Sausage recommended, but not required.

By Jessica Pasko

So about a year ago, some friends turned me on to Hawthorne Valley's lacto-fermented sauerkraut and now, no other kraut can compare.

It's crispy, it's tangy, it's almost, well, effervescent. It's eat-straight-from-the-jar-good. No sausage required. It will give your Oktoberfest that certain je ne sais quoi. ]

And it's the brain child of a guy called Sauerkraut Seth.

No, really. That's what they call him.

Martha Stewart claims to be a fan of "Sauerkraut" Seth Travins' kraut, and you can get the stuff at "Top Chef" judge Tom Colicchio's 'Wichcraft sandwich joints.

Travins, has been making his kraut at Hawthorne Valley Farm in Ghent for about a decade now. He first came there from Queens as part of a visiting students project.

As an apprentice on the farm in 1999, Travins attended a workshop where someone was serving their own homemade sauerkraut - which he says was like nothing he'd ever tasted. That taste, combined with that season's bumper crop of cabbage, caused him to have something of a "eureka!" moment. He started experimenting and pretty soon, he'd created his own kraut - and it was delicious.

So, what's so special about it? Well, for one thing he uses lacto-fermenation. It's an ancient process, but a very efficient one. See, most commercial sauerkraut is canned using heat, but Seth's is raw -- the plain variety contains just cabbage, sea salt and water. The sugars in the cabbage convert to lactic acid and cause the fermentation.

The sauerkraut, and the fact that there was already another Seth on the farm, earned him his nickname, "Sauerkraut Seth."

What started out as just a few barrels has now turned into a venture that can produce 20-30,000 pounds of the stuff a year. Travins says October is pretty much prime kraut-making season. Apparently after a couple of frosts, the cabbage has a higher sugar concentration, which makes for a better product. Once it's shredded and packed into 300-pound barrels, it can take up to two months to ferment into the perfect kraut. Getting a really good batch of cabbage, he says, feels like spinning straw into gold. He says, "You kind start to become part of the flow of the creation process."

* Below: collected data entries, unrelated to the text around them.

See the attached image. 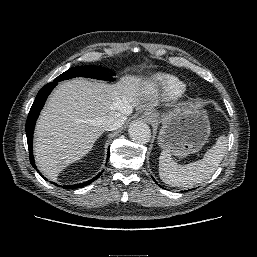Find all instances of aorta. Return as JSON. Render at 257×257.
I'll return each instance as SVG.
<instances>
[{
	"mask_svg": "<svg viewBox=\"0 0 257 257\" xmlns=\"http://www.w3.org/2000/svg\"><path fill=\"white\" fill-rule=\"evenodd\" d=\"M128 133L130 138L137 143L146 144L150 141L151 131L149 126L139 120L132 121Z\"/></svg>",
	"mask_w": 257,
	"mask_h": 257,
	"instance_id": "762f6f07",
	"label": "aorta"
}]
</instances>
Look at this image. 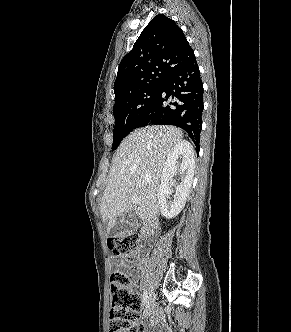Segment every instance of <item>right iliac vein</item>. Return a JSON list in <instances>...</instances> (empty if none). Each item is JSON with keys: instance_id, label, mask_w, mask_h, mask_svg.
<instances>
[{"instance_id": "63e3f726", "label": "right iliac vein", "mask_w": 291, "mask_h": 332, "mask_svg": "<svg viewBox=\"0 0 291 332\" xmlns=\"http://www.w3.org/2000/svg\"><path fill=\"white\" fill-rule=\"evenodd\" d=\"M154 306H155V295L153 293H151L149 296V299H148V304L144 311V316H148L151 313V311L153 310Z\"/></svg>"}]
</instances>
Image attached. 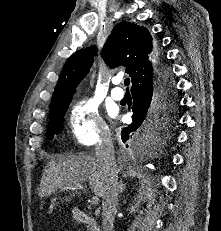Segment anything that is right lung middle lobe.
<instances>
[{"instance_id":"dd1d6c3e","label":"right lung middle lobe","mask_w":221,"mask_h":231,"mask_svg":"<svg viewBox=\"0 0 221 231\" xmlns=\"http://www.w3.org/2000/svg\"><path fill=\"white\" fill-rule=\"evenodd\" d=\"M71 99L63 102L58 108L50 112L49 130L47 132L48 138L52 139L54 134H57L63 124V117L70 104ZM176 99H165L163 102L155 104L141 128L143 137L150 145L157 143L159 137L158 133L161 129L168 126L173 121V114L176 110Z\"/></svg>"}]
</instances>
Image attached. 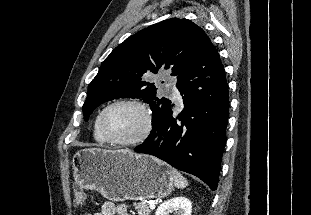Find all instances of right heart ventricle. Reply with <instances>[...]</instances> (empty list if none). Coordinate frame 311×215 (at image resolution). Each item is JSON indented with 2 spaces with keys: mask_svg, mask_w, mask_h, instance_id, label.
Instances as JSON below:
<instances>
[{
  "mask_svg": "<svg viewBox=\"0 0 311 215\" xmlns=\"http://www.w3.org/2000/svg\"><path fill=\"white\" fill-rule=\"evenodd\" d=\"M98 117L99 114L96 116L95 121H94V129H93V134H94V138L97 142L103 144L106 143L107 141L103 138V136L101 135L99 128H98Z\"/></svg>",
  "mask_w": 311,
  "mask_h": 215,
  "instance_id": "1",
  "label": "right heart ventricle"
}]
</instances>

Seth has branched out a bit from plain sauerkraut. These days he makes several varieties including caraway, jalapeno, curry and ruby red. He also makes a lacto-fermented kim chee, gingered carrots, pickles and a few other items.

Yes, they are a little pricier (a jar of the plain kind costs about $5-6) than the stuff you find in a can at the grocery store. But Hawthorne Valley is a teaching farm and school, so you can be sure your kraut isn't being made by poorly paid migrant workers. And it's made with organic, locally grown ingredients. And oh yeah, did I mention that it's really good?

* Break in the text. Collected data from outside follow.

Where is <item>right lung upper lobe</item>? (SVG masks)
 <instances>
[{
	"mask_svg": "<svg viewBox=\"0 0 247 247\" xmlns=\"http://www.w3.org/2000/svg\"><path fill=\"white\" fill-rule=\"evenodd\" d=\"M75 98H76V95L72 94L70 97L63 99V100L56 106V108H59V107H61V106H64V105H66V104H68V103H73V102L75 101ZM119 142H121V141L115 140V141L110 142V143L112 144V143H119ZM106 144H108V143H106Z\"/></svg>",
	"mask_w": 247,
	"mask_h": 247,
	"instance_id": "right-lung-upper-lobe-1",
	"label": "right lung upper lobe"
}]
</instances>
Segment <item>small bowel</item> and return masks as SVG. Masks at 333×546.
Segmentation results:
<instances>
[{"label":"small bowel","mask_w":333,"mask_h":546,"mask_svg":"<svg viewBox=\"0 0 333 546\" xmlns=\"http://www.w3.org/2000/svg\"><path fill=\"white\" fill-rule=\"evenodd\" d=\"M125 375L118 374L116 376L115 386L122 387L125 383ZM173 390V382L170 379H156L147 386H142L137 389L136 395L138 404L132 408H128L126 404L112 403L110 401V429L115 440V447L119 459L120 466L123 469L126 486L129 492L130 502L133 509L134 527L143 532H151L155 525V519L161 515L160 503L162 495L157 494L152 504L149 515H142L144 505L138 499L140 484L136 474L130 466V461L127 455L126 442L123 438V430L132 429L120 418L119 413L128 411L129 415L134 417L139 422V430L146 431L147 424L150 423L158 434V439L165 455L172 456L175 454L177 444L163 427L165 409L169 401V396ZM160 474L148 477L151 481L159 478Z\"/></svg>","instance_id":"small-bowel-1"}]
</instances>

Locally, you can get Seth's products at the Honest Weight Co-op, from the farm's store or online .

So what does sauerkraut go with? Seth says he eats the kraut (especially the curry kraut) with everything, including eggs -- and often just straight from the jar.


Comments

Sauerkraut is actually great in tuna salad--gives it crunch and tang.

Dear AOA/Jess,
Glad you like the stuff. I got hooked on it via a recommendation from "almost-foodie rene." Looks like a new flavor in the photo-- I don't remember curry-flavored kraut. mmmm. It's good stuff-- nice article, too.